● **Assignment**:
The response should consist of the data reproduced word for word.

Dataset excerpts
##########

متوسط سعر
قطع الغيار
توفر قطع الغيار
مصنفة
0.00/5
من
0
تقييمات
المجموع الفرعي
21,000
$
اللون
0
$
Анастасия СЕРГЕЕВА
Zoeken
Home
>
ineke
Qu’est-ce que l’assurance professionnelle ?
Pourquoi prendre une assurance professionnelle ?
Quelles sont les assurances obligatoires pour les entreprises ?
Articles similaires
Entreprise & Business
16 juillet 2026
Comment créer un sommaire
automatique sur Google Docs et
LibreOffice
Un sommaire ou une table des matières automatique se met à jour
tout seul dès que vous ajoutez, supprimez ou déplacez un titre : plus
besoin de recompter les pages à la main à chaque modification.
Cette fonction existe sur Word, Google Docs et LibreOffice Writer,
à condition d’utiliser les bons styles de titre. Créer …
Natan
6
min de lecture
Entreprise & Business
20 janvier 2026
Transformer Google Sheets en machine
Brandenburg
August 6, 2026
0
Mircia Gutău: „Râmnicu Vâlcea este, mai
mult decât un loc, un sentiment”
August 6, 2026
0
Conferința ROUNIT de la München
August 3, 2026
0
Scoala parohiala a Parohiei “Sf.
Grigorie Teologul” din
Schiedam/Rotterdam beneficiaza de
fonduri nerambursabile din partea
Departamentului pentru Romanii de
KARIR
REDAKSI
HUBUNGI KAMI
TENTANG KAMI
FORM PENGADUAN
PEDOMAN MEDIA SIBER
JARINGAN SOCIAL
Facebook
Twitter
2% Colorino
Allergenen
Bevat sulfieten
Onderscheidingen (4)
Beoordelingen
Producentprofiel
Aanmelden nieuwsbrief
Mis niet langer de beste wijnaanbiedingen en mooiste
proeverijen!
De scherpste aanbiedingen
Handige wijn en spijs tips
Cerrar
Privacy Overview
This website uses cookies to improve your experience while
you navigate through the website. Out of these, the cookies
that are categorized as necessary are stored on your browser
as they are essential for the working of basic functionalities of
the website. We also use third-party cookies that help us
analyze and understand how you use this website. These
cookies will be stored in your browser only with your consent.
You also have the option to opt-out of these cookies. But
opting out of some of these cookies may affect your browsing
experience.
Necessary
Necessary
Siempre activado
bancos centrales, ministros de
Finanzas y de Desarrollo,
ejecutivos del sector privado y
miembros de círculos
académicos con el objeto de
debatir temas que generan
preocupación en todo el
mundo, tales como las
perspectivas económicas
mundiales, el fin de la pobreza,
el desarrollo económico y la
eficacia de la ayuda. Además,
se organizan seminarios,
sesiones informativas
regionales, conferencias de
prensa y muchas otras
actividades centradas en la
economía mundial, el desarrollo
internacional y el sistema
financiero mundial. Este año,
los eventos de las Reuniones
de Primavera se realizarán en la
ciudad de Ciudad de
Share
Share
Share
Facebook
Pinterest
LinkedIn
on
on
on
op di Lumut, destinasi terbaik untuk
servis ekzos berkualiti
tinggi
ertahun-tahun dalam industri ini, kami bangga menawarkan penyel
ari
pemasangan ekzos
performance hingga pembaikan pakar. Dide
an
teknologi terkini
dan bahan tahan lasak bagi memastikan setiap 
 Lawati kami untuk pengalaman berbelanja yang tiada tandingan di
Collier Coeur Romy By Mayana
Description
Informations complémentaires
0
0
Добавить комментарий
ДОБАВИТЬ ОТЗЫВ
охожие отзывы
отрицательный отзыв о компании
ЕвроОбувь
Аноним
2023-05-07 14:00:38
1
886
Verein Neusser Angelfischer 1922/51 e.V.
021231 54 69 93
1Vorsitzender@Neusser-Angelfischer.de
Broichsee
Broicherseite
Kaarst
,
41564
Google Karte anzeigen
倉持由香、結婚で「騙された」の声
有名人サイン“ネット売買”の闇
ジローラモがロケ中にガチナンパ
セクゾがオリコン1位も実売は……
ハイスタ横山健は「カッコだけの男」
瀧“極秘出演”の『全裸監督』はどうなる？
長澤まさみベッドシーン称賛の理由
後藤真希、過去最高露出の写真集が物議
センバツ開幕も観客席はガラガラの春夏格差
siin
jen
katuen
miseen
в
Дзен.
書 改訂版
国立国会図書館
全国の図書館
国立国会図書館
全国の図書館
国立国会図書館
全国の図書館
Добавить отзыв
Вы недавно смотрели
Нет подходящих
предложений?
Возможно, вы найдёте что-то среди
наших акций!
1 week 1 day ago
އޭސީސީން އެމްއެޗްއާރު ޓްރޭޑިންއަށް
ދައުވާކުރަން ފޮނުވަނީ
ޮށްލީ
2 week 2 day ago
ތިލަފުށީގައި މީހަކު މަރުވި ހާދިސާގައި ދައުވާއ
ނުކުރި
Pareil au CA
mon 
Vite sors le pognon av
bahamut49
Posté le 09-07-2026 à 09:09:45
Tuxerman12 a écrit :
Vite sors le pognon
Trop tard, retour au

##########

● **Written answer**:
متوسط سعر
قطع الغيار
توفر قطع الغيار
مصنفة
0.00/5
من
0
تقييمات
المجموع الفرعي
21,000
$
اللون
0
$
Анастасия СЕРГЕЕВА
Zoeken
Home
>
ineke
Qu’est-ce que l’assurance professionnelle ?
Pourquoi prendre une assurance professionnelle ?
Quelles sont les assurances obligatoires pour les entreprises ?
Articles similaires
Entreprise & Business
16 juillet 2026
Comment créer un sommaire
automatique sur Google Docs et
LibreOffice
Un sommaire ou une table des matières automatique se met à jour
tout seul dès que vous ajoutez, supprimez ou déplacez un titre : plus
besoin de recompter les pages à la main à chaque modification.
Cette fonction existe sur Word, Google Docs et LibreOffice Writer,
à condition d’utiliser les bons styles de titre. Créer …
Natan
6
min de lecture
Entreprise & Business
20 janvier 2026
Transformer Google Sheets en machine
Brandenburg
August 6, 2026
0
Mircia Gutău: „Râmnicu Vâlcea este, mai
mult decât un loc, un sentiment”
August 6, 2026
0
Conferința ROUNIT de la München
August 3, 2026
0
Scoala parohiala a Parohiei “Sf.
Grigorie Teologul” din
Schiedam/Rotterdam beneficiaza de
fonduri nerambursabile din partea
Departamentului pentru Romanii de
KARIR
REDAKSI
HUBUNGI KAMI
TENTANG KAMI
FORM PENGADUAN
PEDOMAN MEDIA SIBER
JARINGAN SOCIAL
Facebook
Twitter
2% Colorino
Allergenen
Bevat sulfieten
Onderscheidingen (4)
Beoordelingen
Producentprofiel
Aanmelden nieuwsbrief
Mis niet langer de beste wijnaanbiedingen en mooiste
proeverijen!
De scherpste aanbiedingen
Handige wijn en spijs tips
Cerrar
Privacy Overview
This website uses cookies to improve your experience while
you navigate through the website. Out of these, the cookies
that are categorized as necessary are stored on your browser
as they are essential for the working of basic functionalities of
the website. We also use third-party cookies that help us
analyze and understand how you use this website. These
cookies will be stored in your browser only with your consent.
You also have the option to opt-out of these cookies. But
opting out of some of these cookies may affect your browsing
experience.
Necessary
Necessary
Siempre activado
bancos centrales, ministros de
Finanzas y de Desarrollo,
ejecutivos del sector privado y
miembros de círculos
académicos con el objeto de
debatir temas que generan
preocupación en todo el
mundo, tales como las
perspectivas económicas
mundiales, el fin de la pobreza,
el desarrollo económico y la
eficacia de la ayuda. Además,
se organizan seminarios,
sesiones informativas
regionales, conferencias de
prensa y muchas otras
actividades centradas en la
economía mundial, el desarrollo
internacional y el sistema
financiero mundial. Este año,
los eventos de las Reuniones
de Primavera se realizarán en la
ciudad de Ciudad de
Share
Share
Share
Facebook
Pinterest
LinkedIn
on
on
on
op di Lumut, destinasi terbaik untuk
servis ekzos berkualiti
tinggi
ertahun-tahun dalam industri ini, kami bangga menawarkan penyel
ari
pemasangan ekzos
performance hingga pembaikan pakar. Dide
an
teknologi terkini
dan bahan tahan lasak bagi memastikan setiap 
 Lawati kami untuk pengalaman berbelanja yang tiada tandingan di
Collier Coeur Romy By Mayana
Description
Informations complémentaires
0
0
Добавить комментарий
ДОБАВИТЬ ОТЗЫВ
охожие отзывы
отрицательный отзыв о компании
ЕвроОбувь
Аноним
2023-05-07 14:00:38
1
886
Verein Neusser Angelfischer 1922/51 e.V.
021231 54 69 93
1Vorsitzender@Neusser-Angelfischer.de
Broichsee
Broicherseite
Kaarst
,
41564
Google Karte anzeigen
倉持由香、結婚で「騙された」の声
有名人サイン“ネット売買”の闇
ジローラモがロケ中にガチナンパ
セクゾがオリコン1位も実売は……
ハイスタ横山健は「カッコだけの男」
瀧“極秘出演”の『全裸監督』はどうなる？
長澤まさみベッドシーン称賛の理由
後藤真希、過去最高露出の写真集が物議
センバツ開幕も観客席はガラガラの春夏格差
siin
jen
katuen
miseen
в
Дзен.
書 改訂版
国立国会図書館
全国の図書館
国立国会図書館
全国の図書館
国立国会図書館
全国の図書館
Добавить отзыв
Вы недавно смотрели
Нет подходящих
предложений?
Возможно, вы найдёте что-то среди
наших акций!
1 week 1 day ago
އޭސީސީން އެމްއެޗްއާރު ޓްރޭޑިންއަށް
ދައުވާކުރަން ފޮނުވަނީ
ޮށްލީ
2 week 2 day ago
ތިލަފުށީގައި މީހަކު މަރުވި ހާދިސާގައި ދައުވާއ
ނުކުރި
Pareil au CA
mon 
Vite sors le pognon av
bahamut49
Posté le 09-07-2026 à 09:09:45
Tuxerman12 a écrit :
Vite sors le pognon
Trop tard, retour au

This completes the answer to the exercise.